▶ _YOUR INSTRUCTIONS_
In the material below, find each line with the word "Salmo" and copy it.

▶ _RECORDS TO USE_
────

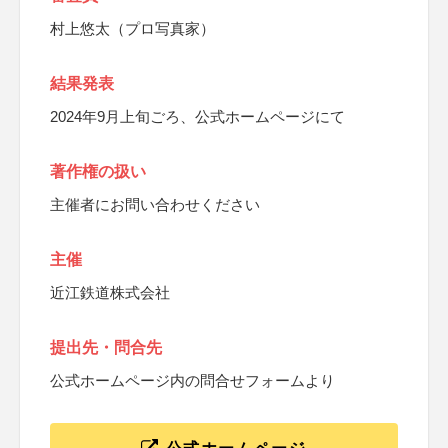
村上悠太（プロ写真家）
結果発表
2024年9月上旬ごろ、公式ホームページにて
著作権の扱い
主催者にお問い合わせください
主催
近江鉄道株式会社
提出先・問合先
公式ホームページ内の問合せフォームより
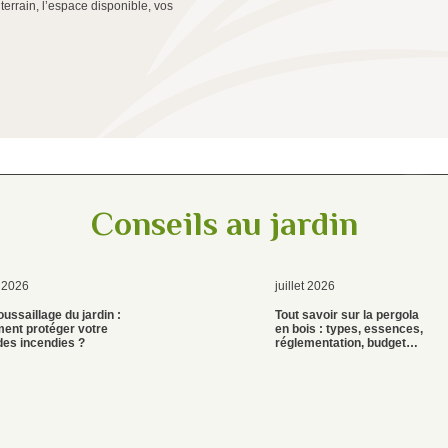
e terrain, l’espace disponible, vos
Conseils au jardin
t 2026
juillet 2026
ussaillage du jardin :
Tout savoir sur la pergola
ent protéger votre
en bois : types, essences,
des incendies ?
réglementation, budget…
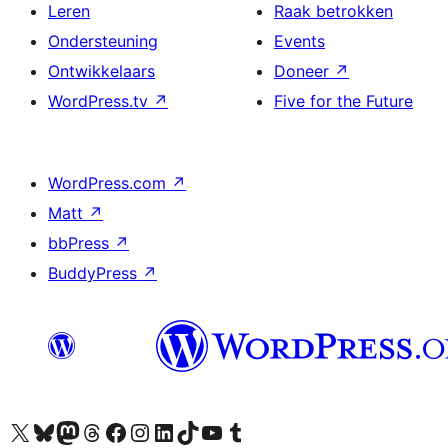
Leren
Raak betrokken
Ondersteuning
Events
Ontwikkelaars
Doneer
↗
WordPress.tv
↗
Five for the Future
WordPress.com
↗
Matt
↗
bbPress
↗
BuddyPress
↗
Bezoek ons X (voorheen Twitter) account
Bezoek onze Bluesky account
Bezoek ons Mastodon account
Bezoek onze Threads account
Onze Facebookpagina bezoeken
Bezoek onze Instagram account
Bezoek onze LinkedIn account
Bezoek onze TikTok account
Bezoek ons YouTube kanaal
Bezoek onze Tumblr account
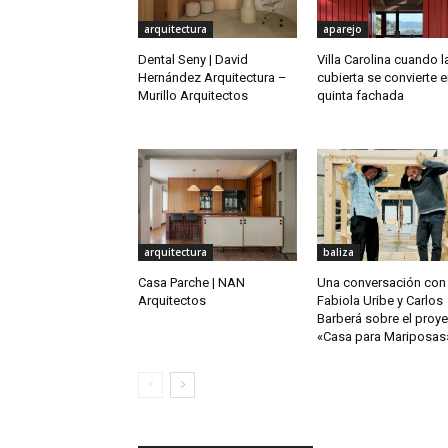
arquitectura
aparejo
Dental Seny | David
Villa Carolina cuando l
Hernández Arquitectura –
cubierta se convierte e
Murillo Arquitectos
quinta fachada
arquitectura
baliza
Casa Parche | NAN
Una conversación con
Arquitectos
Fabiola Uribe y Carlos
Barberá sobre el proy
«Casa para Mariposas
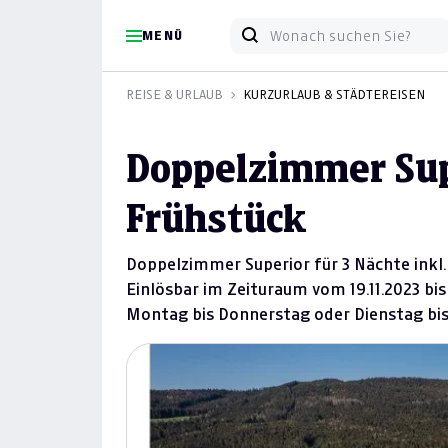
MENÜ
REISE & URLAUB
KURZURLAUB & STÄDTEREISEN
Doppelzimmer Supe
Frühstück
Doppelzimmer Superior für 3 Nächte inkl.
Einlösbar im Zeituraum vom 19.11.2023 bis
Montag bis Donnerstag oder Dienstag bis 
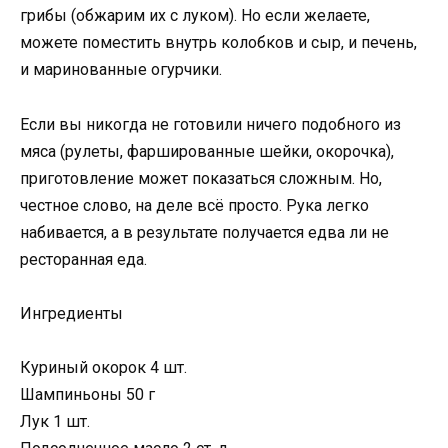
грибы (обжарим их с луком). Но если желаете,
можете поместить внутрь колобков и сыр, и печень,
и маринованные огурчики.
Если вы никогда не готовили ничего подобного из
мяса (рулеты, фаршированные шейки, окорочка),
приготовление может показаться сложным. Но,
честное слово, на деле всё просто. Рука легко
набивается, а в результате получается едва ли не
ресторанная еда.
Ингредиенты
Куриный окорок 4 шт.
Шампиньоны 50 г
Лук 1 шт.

────

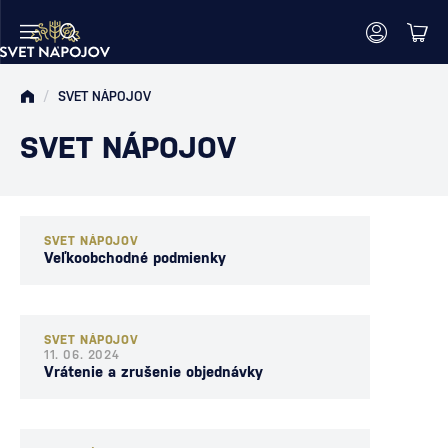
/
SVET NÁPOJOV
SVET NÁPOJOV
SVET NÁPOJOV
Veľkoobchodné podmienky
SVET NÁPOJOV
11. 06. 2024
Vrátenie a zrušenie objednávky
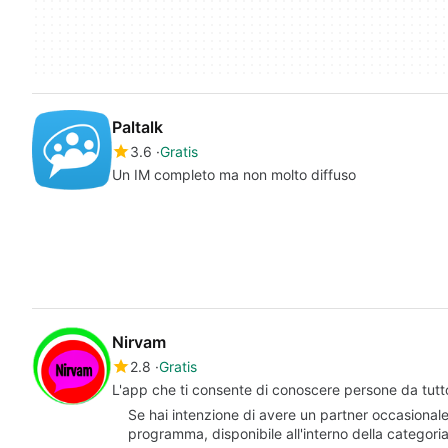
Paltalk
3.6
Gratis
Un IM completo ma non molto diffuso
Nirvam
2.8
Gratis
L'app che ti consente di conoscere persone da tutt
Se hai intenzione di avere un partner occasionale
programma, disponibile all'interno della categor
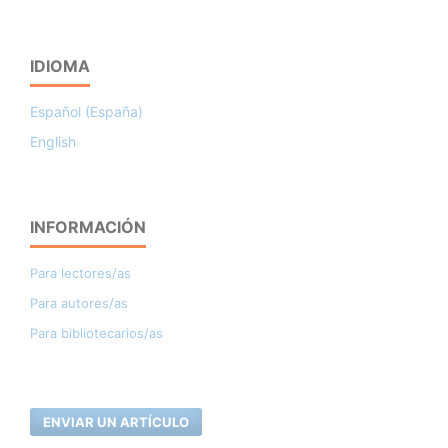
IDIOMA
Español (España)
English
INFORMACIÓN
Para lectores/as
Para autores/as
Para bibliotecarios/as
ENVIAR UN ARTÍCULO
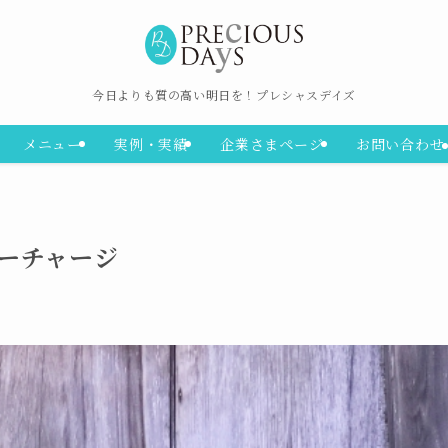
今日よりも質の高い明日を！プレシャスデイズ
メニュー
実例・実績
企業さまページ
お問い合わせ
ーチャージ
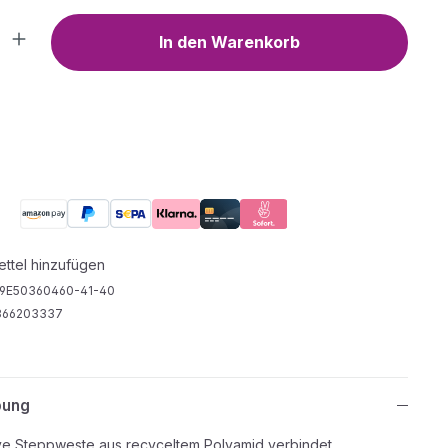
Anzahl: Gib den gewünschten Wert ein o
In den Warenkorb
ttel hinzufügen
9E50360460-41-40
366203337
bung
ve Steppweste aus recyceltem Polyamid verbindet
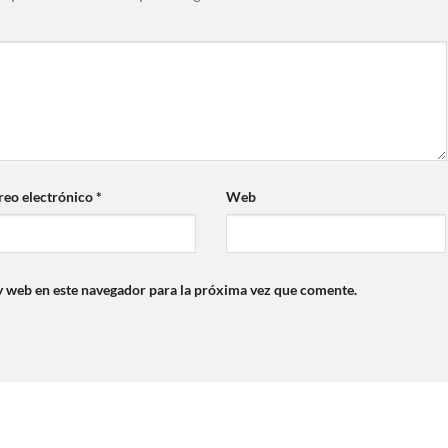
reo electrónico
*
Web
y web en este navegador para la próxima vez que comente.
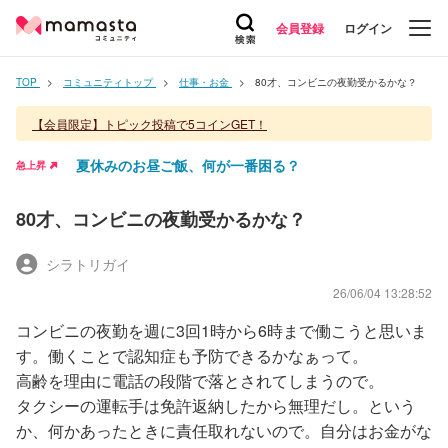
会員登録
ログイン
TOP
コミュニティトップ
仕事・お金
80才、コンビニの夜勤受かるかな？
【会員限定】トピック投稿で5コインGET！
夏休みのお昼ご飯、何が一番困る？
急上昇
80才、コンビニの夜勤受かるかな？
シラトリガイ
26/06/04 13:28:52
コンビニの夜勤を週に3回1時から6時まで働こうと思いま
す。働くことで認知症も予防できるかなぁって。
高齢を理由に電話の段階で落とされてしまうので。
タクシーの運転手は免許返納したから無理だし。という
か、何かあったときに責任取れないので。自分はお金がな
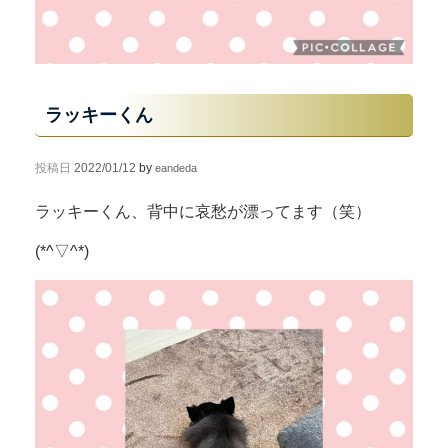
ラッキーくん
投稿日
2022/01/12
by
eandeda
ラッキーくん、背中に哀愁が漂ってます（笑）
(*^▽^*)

────

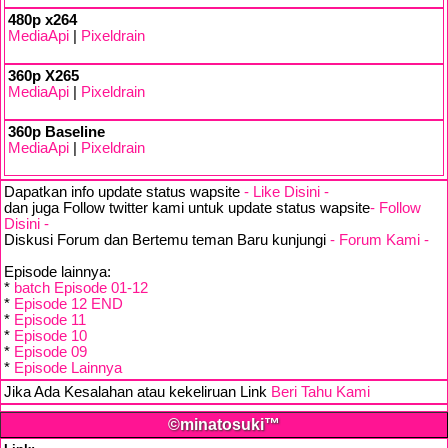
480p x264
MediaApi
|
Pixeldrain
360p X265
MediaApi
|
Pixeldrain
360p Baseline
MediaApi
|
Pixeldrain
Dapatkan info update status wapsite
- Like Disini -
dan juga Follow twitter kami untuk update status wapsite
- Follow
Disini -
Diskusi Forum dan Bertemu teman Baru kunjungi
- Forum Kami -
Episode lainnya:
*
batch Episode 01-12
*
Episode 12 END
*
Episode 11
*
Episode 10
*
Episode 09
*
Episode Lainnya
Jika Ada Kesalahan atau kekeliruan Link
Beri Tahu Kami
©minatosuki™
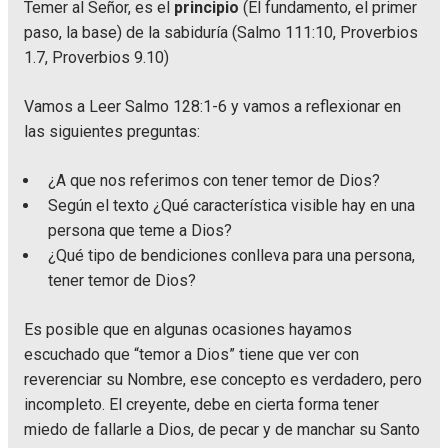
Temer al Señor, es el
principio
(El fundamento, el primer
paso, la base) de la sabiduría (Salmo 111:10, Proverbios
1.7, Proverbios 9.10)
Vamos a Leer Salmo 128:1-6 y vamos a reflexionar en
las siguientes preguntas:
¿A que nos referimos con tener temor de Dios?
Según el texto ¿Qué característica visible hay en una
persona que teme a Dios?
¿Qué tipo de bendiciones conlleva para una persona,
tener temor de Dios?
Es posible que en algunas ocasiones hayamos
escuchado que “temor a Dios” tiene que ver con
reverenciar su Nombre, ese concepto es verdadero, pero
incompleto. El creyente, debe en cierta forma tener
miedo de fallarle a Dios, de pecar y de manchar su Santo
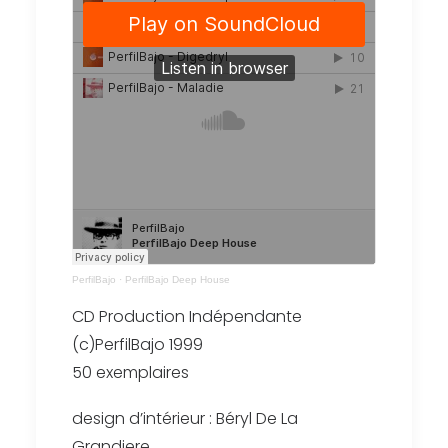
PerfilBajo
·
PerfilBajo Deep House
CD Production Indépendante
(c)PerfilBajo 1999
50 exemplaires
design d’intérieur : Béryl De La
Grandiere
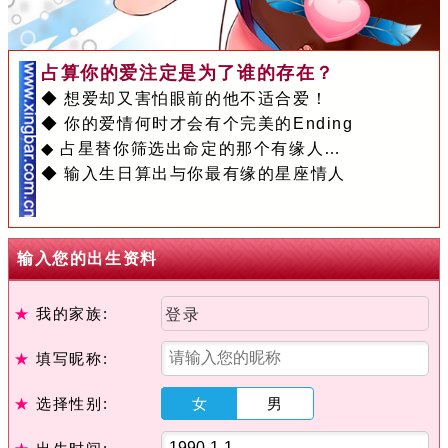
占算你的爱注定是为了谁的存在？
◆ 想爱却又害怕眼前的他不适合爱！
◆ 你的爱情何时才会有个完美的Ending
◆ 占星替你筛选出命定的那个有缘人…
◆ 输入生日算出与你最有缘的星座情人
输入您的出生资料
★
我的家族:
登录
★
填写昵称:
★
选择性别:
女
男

────

▶ _ANSWER SPACE_
paso, la base) de la sabiduría (Salmo 111:10, Proverbios
Vamos a Leer Salmo 128:1-6 y vamos a reflexionar en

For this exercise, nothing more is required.